About this exercise: Show all lines below holding the string "company".

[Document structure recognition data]
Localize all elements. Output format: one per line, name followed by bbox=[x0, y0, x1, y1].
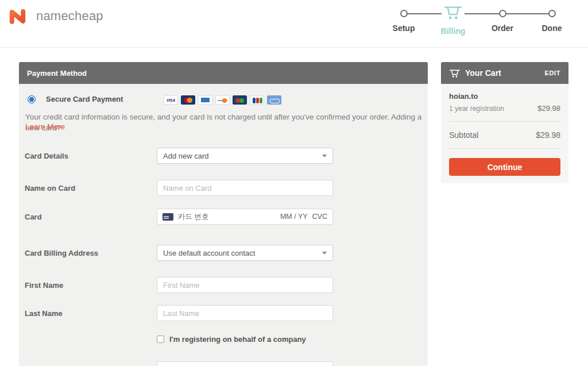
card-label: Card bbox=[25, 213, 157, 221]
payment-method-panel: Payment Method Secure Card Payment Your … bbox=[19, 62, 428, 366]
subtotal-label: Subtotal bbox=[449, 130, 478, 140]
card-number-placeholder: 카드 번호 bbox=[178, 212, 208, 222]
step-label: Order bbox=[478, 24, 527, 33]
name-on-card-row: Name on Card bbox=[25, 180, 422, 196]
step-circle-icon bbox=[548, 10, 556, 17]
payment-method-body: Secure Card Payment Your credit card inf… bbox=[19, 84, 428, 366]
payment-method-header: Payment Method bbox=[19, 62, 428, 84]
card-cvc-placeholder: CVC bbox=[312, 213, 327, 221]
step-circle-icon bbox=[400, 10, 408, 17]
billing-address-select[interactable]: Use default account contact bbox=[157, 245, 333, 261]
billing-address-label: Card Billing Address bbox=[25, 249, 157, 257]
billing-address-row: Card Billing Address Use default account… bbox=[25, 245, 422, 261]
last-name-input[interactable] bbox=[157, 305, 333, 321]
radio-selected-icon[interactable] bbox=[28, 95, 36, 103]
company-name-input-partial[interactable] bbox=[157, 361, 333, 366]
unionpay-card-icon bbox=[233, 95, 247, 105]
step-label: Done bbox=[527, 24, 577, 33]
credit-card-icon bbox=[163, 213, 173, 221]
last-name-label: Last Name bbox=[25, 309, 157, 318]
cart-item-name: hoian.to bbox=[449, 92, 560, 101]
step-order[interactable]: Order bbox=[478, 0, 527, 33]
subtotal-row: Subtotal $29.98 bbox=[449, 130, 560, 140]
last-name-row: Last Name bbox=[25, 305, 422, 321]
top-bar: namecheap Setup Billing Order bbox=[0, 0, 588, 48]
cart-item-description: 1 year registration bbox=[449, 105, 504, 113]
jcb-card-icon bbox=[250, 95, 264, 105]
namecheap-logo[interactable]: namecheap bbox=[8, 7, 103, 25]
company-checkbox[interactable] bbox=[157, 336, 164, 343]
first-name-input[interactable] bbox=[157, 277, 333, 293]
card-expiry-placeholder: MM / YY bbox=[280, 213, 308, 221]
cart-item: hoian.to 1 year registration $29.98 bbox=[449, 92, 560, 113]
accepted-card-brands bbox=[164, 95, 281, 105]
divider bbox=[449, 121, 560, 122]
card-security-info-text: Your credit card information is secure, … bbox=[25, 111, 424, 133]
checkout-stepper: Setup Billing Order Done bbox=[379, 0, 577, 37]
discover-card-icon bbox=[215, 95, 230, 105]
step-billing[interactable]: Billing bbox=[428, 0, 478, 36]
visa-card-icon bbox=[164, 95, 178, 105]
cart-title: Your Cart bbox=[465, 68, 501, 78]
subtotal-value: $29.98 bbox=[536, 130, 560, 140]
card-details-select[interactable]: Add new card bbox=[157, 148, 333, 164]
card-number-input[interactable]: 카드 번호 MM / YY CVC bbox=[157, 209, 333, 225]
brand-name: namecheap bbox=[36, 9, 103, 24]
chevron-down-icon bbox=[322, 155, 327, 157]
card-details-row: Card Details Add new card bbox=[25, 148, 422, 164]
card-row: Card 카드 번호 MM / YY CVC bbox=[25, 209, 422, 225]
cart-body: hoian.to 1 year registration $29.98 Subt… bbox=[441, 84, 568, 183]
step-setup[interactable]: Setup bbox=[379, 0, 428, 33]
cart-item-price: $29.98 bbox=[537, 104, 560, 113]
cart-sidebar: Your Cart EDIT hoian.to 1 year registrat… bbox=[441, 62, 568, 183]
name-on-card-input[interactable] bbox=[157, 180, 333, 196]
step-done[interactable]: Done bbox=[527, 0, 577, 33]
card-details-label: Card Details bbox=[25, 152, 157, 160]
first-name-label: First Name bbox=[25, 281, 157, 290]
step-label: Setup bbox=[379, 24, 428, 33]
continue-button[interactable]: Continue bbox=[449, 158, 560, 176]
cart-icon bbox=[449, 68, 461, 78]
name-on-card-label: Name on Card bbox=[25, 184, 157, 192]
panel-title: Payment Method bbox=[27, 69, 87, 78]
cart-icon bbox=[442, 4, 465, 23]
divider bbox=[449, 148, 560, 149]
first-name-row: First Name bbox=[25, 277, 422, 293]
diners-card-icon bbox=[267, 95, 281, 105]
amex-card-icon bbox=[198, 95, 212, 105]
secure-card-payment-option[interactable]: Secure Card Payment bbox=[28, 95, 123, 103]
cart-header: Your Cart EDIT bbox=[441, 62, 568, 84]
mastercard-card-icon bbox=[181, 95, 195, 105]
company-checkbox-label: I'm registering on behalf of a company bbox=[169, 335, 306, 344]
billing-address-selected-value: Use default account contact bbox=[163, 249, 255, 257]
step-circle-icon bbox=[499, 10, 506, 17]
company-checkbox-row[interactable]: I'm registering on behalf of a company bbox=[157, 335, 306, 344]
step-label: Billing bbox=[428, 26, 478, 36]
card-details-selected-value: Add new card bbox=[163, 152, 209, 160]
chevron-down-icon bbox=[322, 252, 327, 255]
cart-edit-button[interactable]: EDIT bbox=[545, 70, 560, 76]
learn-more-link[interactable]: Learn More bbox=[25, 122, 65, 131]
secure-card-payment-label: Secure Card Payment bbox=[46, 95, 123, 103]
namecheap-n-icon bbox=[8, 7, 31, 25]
==
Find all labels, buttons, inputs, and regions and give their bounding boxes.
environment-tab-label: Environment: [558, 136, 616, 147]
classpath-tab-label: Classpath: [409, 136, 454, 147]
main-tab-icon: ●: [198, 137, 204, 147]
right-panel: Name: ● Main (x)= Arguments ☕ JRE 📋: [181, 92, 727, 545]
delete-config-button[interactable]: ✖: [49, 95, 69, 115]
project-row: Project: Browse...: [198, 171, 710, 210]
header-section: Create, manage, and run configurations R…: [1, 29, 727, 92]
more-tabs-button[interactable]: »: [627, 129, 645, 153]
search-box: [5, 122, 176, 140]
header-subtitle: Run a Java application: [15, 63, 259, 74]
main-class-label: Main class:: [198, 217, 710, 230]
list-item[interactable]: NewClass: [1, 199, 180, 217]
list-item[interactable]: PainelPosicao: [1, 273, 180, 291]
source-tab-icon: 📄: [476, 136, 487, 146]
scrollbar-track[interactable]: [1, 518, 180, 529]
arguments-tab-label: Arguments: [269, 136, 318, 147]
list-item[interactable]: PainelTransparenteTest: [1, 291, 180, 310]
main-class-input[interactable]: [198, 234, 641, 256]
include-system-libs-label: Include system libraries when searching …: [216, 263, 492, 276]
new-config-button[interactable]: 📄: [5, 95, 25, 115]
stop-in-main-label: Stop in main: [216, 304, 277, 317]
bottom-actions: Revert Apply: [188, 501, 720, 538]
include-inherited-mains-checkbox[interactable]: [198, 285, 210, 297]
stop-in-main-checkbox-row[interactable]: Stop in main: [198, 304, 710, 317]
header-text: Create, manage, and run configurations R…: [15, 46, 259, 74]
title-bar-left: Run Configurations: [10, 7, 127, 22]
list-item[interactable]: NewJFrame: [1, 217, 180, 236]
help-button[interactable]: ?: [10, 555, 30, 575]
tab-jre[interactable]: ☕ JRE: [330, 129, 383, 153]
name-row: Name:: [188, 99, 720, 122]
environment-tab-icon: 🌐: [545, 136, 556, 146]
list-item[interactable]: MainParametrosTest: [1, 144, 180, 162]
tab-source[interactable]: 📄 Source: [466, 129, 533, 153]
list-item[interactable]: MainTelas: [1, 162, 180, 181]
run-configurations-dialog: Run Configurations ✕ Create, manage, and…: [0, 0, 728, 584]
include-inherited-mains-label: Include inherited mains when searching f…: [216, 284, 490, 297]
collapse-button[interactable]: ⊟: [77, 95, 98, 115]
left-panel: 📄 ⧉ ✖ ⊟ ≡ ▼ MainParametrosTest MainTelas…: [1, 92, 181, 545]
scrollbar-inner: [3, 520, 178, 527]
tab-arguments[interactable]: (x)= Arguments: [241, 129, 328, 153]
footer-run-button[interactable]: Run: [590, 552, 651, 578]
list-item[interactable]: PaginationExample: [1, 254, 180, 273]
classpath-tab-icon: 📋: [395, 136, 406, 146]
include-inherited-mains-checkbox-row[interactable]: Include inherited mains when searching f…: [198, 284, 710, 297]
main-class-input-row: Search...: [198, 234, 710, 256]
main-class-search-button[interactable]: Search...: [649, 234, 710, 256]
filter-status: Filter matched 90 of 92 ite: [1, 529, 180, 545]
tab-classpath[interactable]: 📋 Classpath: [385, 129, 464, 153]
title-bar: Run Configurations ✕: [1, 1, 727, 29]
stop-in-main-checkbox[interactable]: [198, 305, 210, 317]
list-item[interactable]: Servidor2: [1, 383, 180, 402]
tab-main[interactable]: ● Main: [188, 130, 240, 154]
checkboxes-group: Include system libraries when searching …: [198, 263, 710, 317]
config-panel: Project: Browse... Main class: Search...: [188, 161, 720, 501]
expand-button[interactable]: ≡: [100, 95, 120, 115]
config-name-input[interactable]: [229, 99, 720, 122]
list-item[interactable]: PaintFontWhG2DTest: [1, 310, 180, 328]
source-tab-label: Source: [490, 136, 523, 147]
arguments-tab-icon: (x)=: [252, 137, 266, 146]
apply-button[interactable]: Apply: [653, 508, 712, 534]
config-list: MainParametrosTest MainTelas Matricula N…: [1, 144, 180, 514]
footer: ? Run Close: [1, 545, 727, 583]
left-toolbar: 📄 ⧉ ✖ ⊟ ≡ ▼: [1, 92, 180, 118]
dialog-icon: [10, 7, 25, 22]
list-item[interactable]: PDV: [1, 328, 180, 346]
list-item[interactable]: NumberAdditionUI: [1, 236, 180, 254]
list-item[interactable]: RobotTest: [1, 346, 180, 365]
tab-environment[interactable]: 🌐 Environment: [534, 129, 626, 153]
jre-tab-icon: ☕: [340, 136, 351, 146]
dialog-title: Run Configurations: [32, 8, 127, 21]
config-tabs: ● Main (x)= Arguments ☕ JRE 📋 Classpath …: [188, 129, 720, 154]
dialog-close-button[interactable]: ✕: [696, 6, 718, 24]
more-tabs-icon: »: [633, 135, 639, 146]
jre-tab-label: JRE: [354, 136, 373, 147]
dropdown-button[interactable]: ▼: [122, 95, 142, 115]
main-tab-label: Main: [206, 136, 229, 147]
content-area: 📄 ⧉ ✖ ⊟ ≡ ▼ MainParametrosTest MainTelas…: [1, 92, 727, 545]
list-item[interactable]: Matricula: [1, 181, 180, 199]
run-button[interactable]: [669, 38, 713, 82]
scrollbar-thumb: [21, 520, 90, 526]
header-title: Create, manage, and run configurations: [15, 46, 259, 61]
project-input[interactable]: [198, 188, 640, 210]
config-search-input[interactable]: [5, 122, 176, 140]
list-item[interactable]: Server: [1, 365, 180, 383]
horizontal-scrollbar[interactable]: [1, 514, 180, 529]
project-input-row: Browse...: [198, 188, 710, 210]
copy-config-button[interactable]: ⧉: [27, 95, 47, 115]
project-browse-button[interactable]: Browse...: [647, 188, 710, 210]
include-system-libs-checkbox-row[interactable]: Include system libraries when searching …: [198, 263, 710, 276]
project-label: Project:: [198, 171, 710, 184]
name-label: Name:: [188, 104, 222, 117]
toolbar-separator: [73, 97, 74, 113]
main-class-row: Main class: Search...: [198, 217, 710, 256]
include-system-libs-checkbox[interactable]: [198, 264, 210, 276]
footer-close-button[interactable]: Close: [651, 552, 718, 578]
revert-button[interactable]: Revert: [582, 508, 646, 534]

Answer area:
company-name-input-partial[interactable] bbox=[157, 361, 333, 366]
company-checkbox[interactable] bbox=[157, 336, 164, 343]
company-checkbox-label: I'm registering on behalf of a company bbox=[169, 335, 306, 344]
company-checkbox-row[interactable]: I'm registering on behalf of a company bbox=[157, 335, 306, 344]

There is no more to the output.